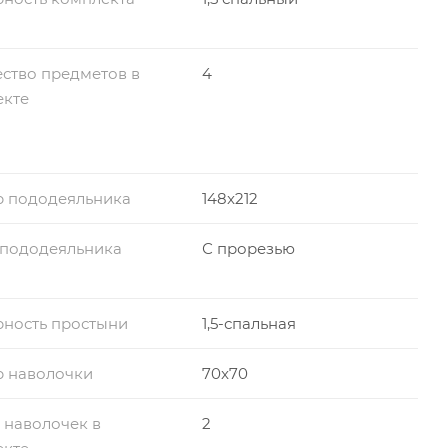
ство предметов в
4
екте
р пододеяльника
148x212
 пододеяльника
С прорезью
ность простыни
1,5-спальная
р наволочки
70x70
 наволочек в
2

## Work to be completed
Return all records exactly as they stand above, except for pictures.

## Answer below
ство предметов в
4
екте
р пододеяльника
148x212
 пододеяльника
С прорезью
ность простыни
1,5-спальная
р наволочки
70x70
 наволочек в
2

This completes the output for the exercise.